--- Data under study ---
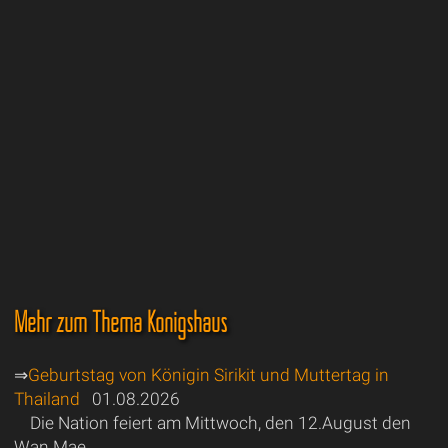
Mehr zum Thema Königshaus
⇒
Geburtstag von Königin Sirikit und Muttertag in
Thailand
01.08.2026
Die Nation feiert am Mittwoch, den 12.August den
Wan Mae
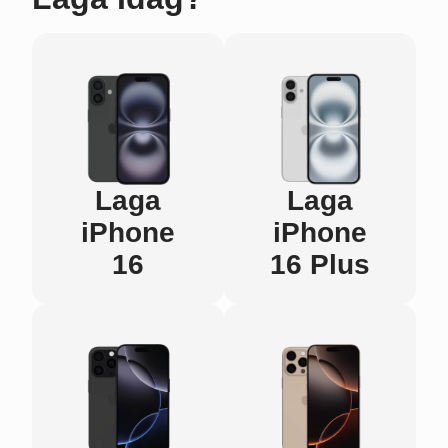
Laga
Laga
iPhone
iPhone
16
16 Plus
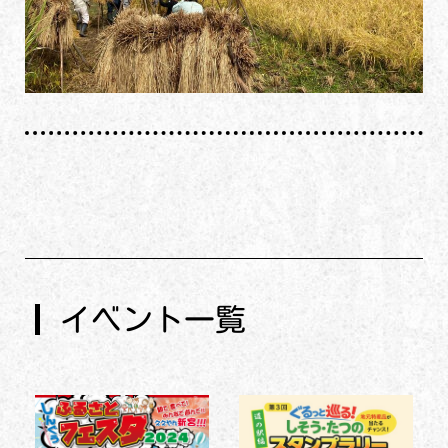
イベント一覧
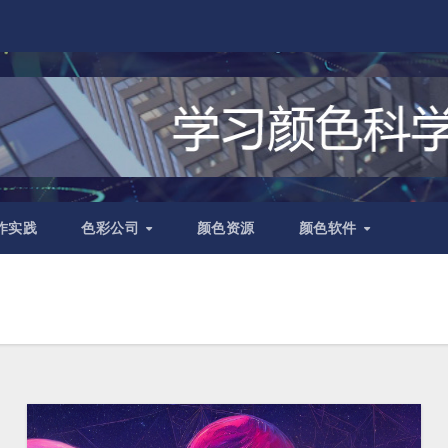
作实践
色彩公司
颜色资源
颜色软件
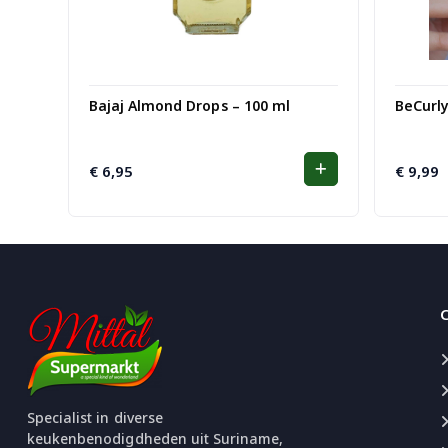
Bajaj Almond Drops – 100 ml
BeCurly
€
6,95
€
9,99
Specialist in diverse
keukenbenodigdheden uit Suriname,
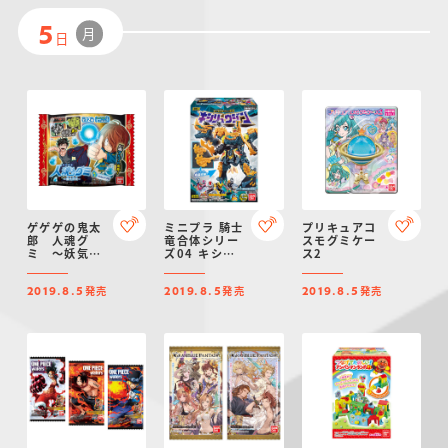
月
5
日
ゲゲゲの鬼太
ミニプラ 騎士
プリキュアコ
郎 人魂グ
竜合体シリー
スモグミケー
ミ ～妖気解
ズ04 キシリ
ス2
放～
ュウジン
発売
発売
発売
2019.8.5
2019.8.5
2019.8.5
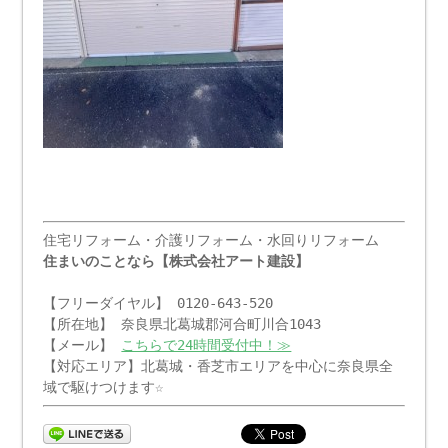
住宅リフォーム・介護リフォーム・水回りリフォーム
住まいのことなら【株式会社アート建設】
【フリーダイヤル】 0120-643-520
【所在地】 奈良県北葛城郡河合町川合1043
【メール】
こちらで24時間受付中！≫
【対応エリア】北葛城・香芝市エリアを中心に奈良県全
域で駆けつけます☆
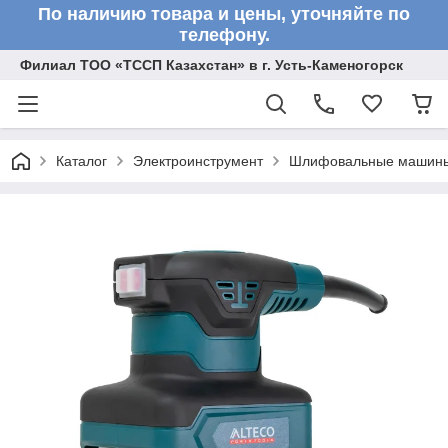
По наличию товара и цены, уточняйте по
телефону.
Филиал ТОО «ТССП Казахстан» в г. Усть-Каменогорск
Каталог
Электроинструмент
Шлифовальные машин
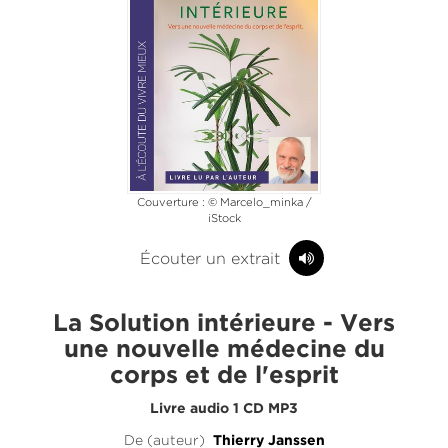
Couverture : © Marcelo_minka /
iStock
Écouter un extrait
La Solution intérieure - Vers
une nouvelle médecine du
corps et de l'esprit
Livre audio 1 CD MP3
De (auteur)
Thierry Janssen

--- Requirement ---
Restate the entries above word for word, minus the pictures.

--- Solution to this problem ---
Mehr zum Thema Königshaus
⇒
Geburtstag von Königin Sirikit und Muttertag in
Thailand
01.08.2026
Die Nation feiert am Mittwoch, den 12.August den
Wan Mae
Laga
Laga
iPhone
iPhone
16
16 Plus
イベント一覧
作实践
色彩公司
颜色资源
颜色软件
Bajaj Almond Drops – 100 ml
BeCurly
€
6,95
€
9,99
Specialist in diverse
keukenbenodigdheden uit Suriname,
月
5
日
ゲゲゲの鬼太
ミニプラ 騎士
プリキュアコ
郎 人魂グ
竜合体シリー
スモグミケー
ミ ～妖気解
ズ04 キシリ
ス2
放～
ュウジン
発売
発売
発売
2019.8.5
2019.8.5
2019.8.5
住宅リフォーム・介護リフォーム・水回りリフォーム
住まいのことなら【株式会社アート建設】
【フリーダイヤル】 0120-643-520
【所在地】 奈良県北葛城郡河合町川合1043
【メール】
こちらで24時間受付中！≫
【対応エリア】北葛城・香芝市エリアを中心に奈良県全
域で駆けつけます☆
По наличию товара и цены, уточняйте по
телефону.
Филиал ТОО «ТССП Казахстан» в г. Усть-Каменогорск
Каталог
Электроинструмент
Шлифовальные машин
Couverture : © Marcelo_minka /
iStock
Écouter un extrait
La Solution intérieure - Vers
une nouvelle médecine du
corps et de l'esprit
Livre audio 1 CD MP3
De (auteur)
Thierry Janssen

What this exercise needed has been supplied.